そして、オペラの最後では、金閣寺を焼き払い、自らも奈落の底に落ちいてく溝口の姿は、陸上自衛隊市川駐屯地で割腹自殺を遂げた三島と重なるものがあります。
 
その事件の二年後には懇意にしていたノーベル賞作家川端康成も自死しますが、天才の心理というものは凡人には計り知れないところがあります。
 
また、三島の原作とこのオペラとでは、細部でいろいろと相違があり、三島の真意がどこまで反映されているかという問題もあるでしょう。
 
そのうえでの、あくまでも私なりの解釈ですが、精神病になりかけた人が経験する「自分が崩壊していく恐怖」というディープな感情が、主人公溝口、そして、三島自身にもあったようなかんじがします。
 
三島の自伝的小説「仮面の告白」は同性愛をテーマにしており、三島自身にもその傾向があったと推測できます。

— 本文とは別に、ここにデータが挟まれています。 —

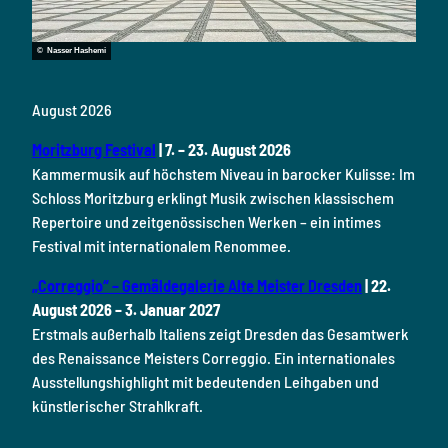
© Nasser Hashemi
August 2026
Moritzburg Festival
| 7. – 23. August 2026
Kammermusik auf höchstem Niveau in barocker Kulisse: Im
Schloss Moritzburg erklingt Musik zwischen klassischem
Repertoire und zeitgenössischen Werken – ein intimes
Festival mit internationalem Renommee.
„Correggio“ – Gemäldegalerie Alte Meister Dresden
| 22.
August 2026 – 3. Januar 2027
Erstmals außerhalb Italiens zeigt Dresden das Gesamtwerk
des Renaissance Meisters Correggio. Ein internationales
Ausstellungshighlight mit bedeutenden Leihgaben und
künstlerischer Strahlkraft.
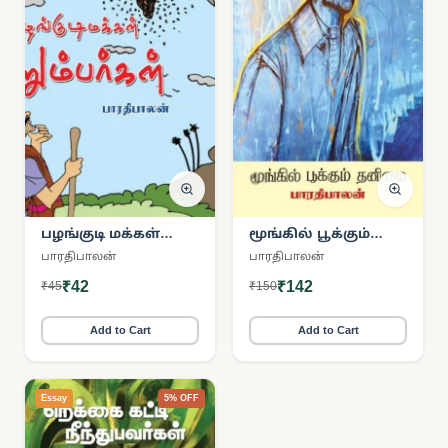
பழங்குடி மக்கள்
மூங்கில் பூக்கும்
குறும்பர்கள்
தனிமை
பாரதிபாலன்
பாரதிபாலன்
₹42
₹142
₹45
₹150
Add to Cart
Add to Cart
Essay
5% OFF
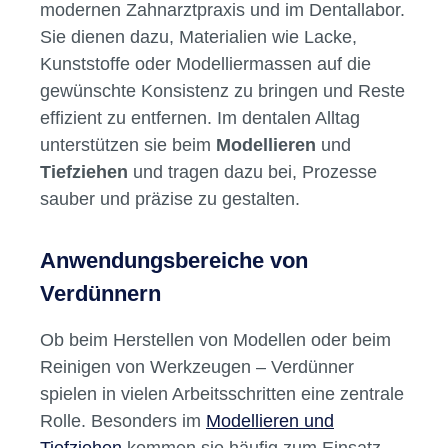
modernen Zahnarztpraxis und im Dentallabor.
Sie dienen dazu, Materialien wie Lacke,
Kunststoffe oder Modelliermassen auf die
gewünschte Konsistenz zu bringen und Reste
effizient zu entfernen. Im dentalen Alltag
unterstützen sie beim
Modellieren
und
Tiefziehen
und tragen dazu bei, Prozesse
sauber und präzise zu gestalten.
Anwendungsbereiche von
Verdünnern
Ob beim Herstellen von Modellen oder beim
Reinigen von Werkzeugen – Verdünner
spielen in vielen Arbeitsschritten eine zentrale
Rolle. Besonders im
Modellieren und
Tiefziehen
kommen sie häufig zum Einsatz,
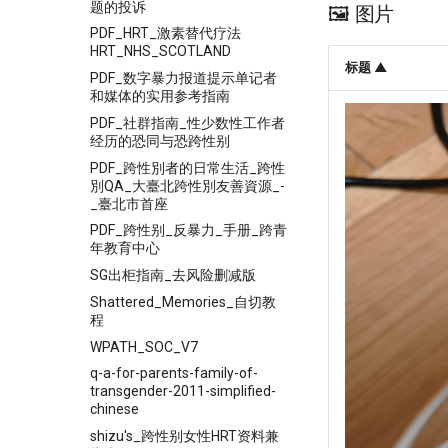
题的投诉
🖼️ 图片
PDF_HRT_激素替代疗法
HRT_NHS_SCOTLAND
标题 ▲
PDF_数字暴力报道提示单记者
和媒体的实用参考指南
PDF_社群指南_性少数性工作者
经历的恐同与恐跨性别
PDF_跨性別者的日常生活_跨性
別QA_大臺北跨性別友善資源_-
_臺北市首座
PDF_跨性别_反暴力_手册_跨青
年教育中心
SG出柜指南_去风险删减版
Shattered_Memories_自切教
程
WPATH_SOC_V7
q-a-for-parents-family-of-
transgender-2011-simplified-
chinese
shizu's_跨性别女性HRT资料兼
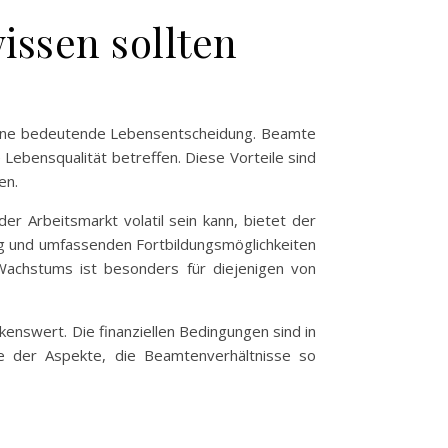
issen sollten
n eine bedeutende Lebensentscheidung. Beamte
e Lebensqualität betreffen. Diese Vorteile sind
en.
der Arbeitsmarkt volatil sein kann, bietet der
weg und umfassenden Fortbildungsmöglichkeiten
 Wachstums ist besonders für diejenigen von
enswert. Die finanziellen Bedingungen sind in
ge der Aspekte, die Beamtenverhältnisse so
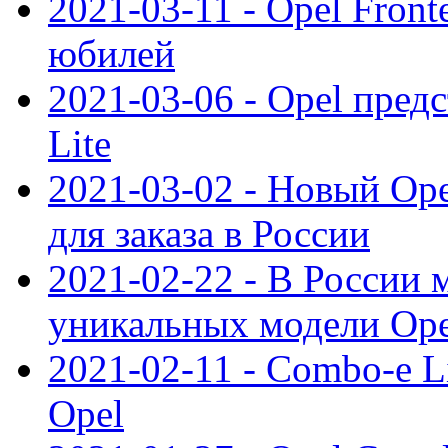
2021-03-11 - Opel Front
юбилей
2021-03-06 - Opel пред
Lite
2021-03-02 - Новый Op
для заказа в России
2021-02-22 - В России 
уникальных модели Ope
2021-02-11 - Combo-e L
Opel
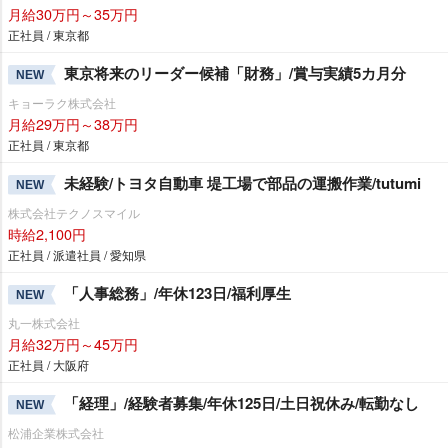
月給30万円～35万円
正社員 / 東京都
東京将来のリーダー候補「財務」/賞与実績5カ月分
NEW
キョーラク株式会社
月給29万円～38万円
正社員 / 東京都
未経験/トヨタ自動車 堤工場で部品の運搬作業/tutumi
NEW
株式会社テクノスマイル
時給2,100円
正社員 / 派遣社員 / 愛知県
「人事総務」/年休123日/福利厚生
NEW
丸一株式会社
月給32万円～45万円
正社員 / 大阪府
「経理」/経験者募集/年休125日/土日祝休み/転勤なし
NEW
松浦企業株式会社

しかし、肉体的なコンプレックスからボディビルを始め、極右的な盾の会を結成。
 
多面性をもっていた三島は自己統合に苦しんでいたと推察されます。
 
自分か崩壊して、無意識の海の中に溺れ、吸い込まれていく恐怖の中で、あがき、もがき、「金閣寺を焼かなければ」という強迫的な思い込みにとらわれていく。
 
黛敏郎作曲のオペラの音楽がまたその強迫感を煽る…
 
精神病とは、主に統合失調症を指しますが、我々もまた、日々の生活の中で一時的に精神病圏に入ることがあるものです。

 詐欺にあったりした後なんかには、なんでこんなことで騙されたのか、と後悔するようなことは一度や二度は多くの人が経験しているのではないでしょうか。

さらに、ちょっした度忘れ、勘違の類も含めて、瞬間的にそちらの世界に入ってしまうことがあるものです。
 
マインドコントロールされて犯罪を犯してしまったオウムのエリート信者たちについても、精神病圏という見方ができます。
 
この「金閣寺」、さらに輪廻転生をテーマにした「豊饒の海」にしても、その筋書きはやや荒唐無稽にも思えますが、すべての人間に共通する心の狂気と闇にフォーカスしているかんじかします。
 
そのあたりの深みが三島文学の大きな魅力であるかと思います。